Le docteur Gaudart, ayant mis surenchère sur Fourdrain, et aucun acheteur ne s'étant présenté, pour le Sacré-Cœur, ni pour Fayet, une nouvelle vente fut fixée au 2 Février 1905. C'est alors que M. Dehon fit placarder un « APPEL A LA CONSCIENCE PUBLIQUE », sur les murs de Saint-Quentin, pour féliciter ses concitoyens de s'être abstenus de toute surenchère à la vente. En fin de compte, le Sacré-Coeur fut adjugé au Père Dehon. . . Saint-Clément, à un ami de M. Legrand; et Fourdrain fut perdu... mais les bénéfices que le liquidateur en retira, ne servirent qu'à acquitter les créances hypothécaires du Sacré-Cœur.
« On a fait, comme on dit, une opération blanche. Il n'en est resté que des miettes, disait S. G. Monseigneur Landrieux au sujet des spoliations, dans « La leçon du passé, » mais le coup a réussi ! »
(«LE PERE DEHON ET SON OEUVRE» page 432/3)

Note 37. Blancal (Germain du St. Sacrement-Bernard), dehonien. Né à Villemur (Haute Garonne) le 20.11.1826. Entré chez les Prêtres du S.-Coeur de Toulouse, supérieur de la maison de Montauban, fut protagoniste d'un procès à Rome contre son fondateur, le P. Caussette, causant la scission de l'Institut. Les dissidents avaient demandé de s'unir à la congrégation du P. Dehon, mais celle-ci, sur les conseils du P. Eschbach, ne les avait pas acceptés. Le P. Dehon avait cependant reçu le P. Blancal le 12.3.1888 (ou, suivant le registre du personnel, en mars 1889). Il avait fait la première profession le 27.8.1889 (cf. RP, p. 18). C'était un homme très doué, grand orateur, très habile à cultiver les rapports humains mais aussi très ambitieux.
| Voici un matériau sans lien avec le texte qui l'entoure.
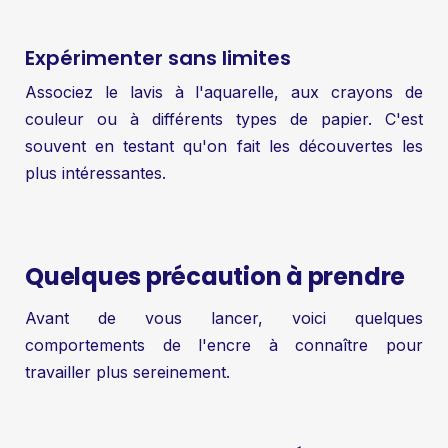
Expérimenter sans limites
Associez le lavis à l'aquarelle, aux crayons de
couleur ou à différents types de papier. C'est
souvent en testant qu'on fait les découvertes les
plus intéressantes.
Quelques précaution à prendre
Avant de vous lancer, voici quelques
comportements de l'encre à connaître pour
travailler plus sereinement.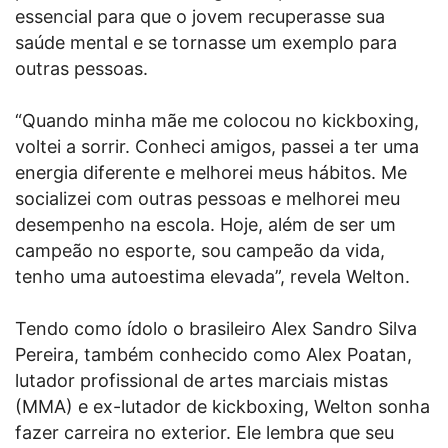
essencial para que o jovem recuperasse sua
saúde mental e se tornasse um exemplo para
outras pessoas.
“Quando minha mãe me colocou no kickboxing,
voltei a sorrir. Conheci amigos, passei a ter uma
energia diferente e melhorei meus hábitos. Me
socializei com outras pessoas e melhorei meu
desempenho na escola. Hoje, além de ser um
campeão no esporte, sou campeão da vida,
tenho uma autoestima elevada”, revela Welton.
Tendo como ídolo o brasileiro Alex Sandro Silva
Pereira, também conhecido como Alex Poatan,
lutador profissional de artes marciais mistas
(MMA) e ex-lutador de kickboxing, Welton sonha
fazer carreira no exterior. Ele lembra que seu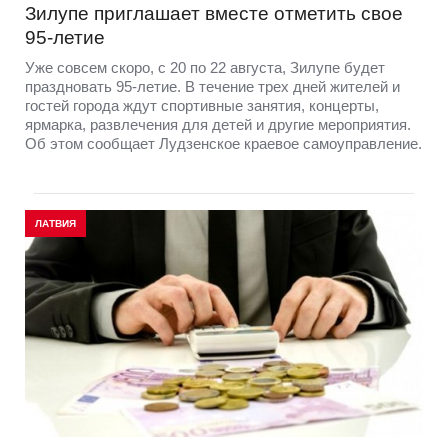
Зилупе приглашает вместе отметить свое
95-летие
Уже совсем скоро, с 20 по 22 августа, Зилупе будет
праздновать 95-летие. В течение трех дней жителей и
гостей города ждут спортивные занятия, концерты,
ярмарка, развлечения для детей и другие мероприятия.
Об этом сообщает Лудзенское краевое самоуправление.
ЛАТВИЯ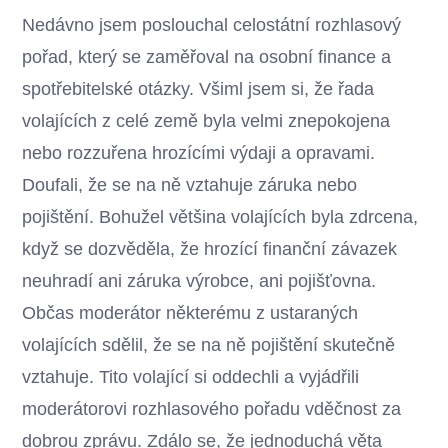
Nedávno jsem poslouchal celostátní rozhlasový
pořad, který se zaměřoval na osobní finance a
spotřebitelské otázky. Všiml jsem si, že řada
volajících z celé země byla velmi znepokojena
nebo rozzuřena hrozícími výdaji a opravami.
Doufali, že se na ně vztahuje záruka nebo
pojištění. Bohužel většina volajících byla zdrcena,
když se dozvěděla, že hrozící finanční závazek
neuhradí ani záruka výrobce, ani pojišťovna.
Občas moderátor některému z ustaraných
volajících sdělil, že se na ně pojištění skutečně
vztahuje. Tito volající si oddechli a vyjádřili
moderátorovi rozhlasového pořadu vděčnost za
dobrou zprávu. Zdálo se, že jednoduchá věta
Son but était de supplanter le P. Dehon au généralat. Il entraîna d'autres pères à le suivre, et la congrégation se trouva au seuil d'une division, évitée par la patience et la prudence du P. Dehon. Le P. Blancal fut supérieur de la maison-mère (S.-Coeur) et conseiller général de 1893 à 1902. Il mourut entre les bras du P. Dehon, à Fayet, le 1.12.1905.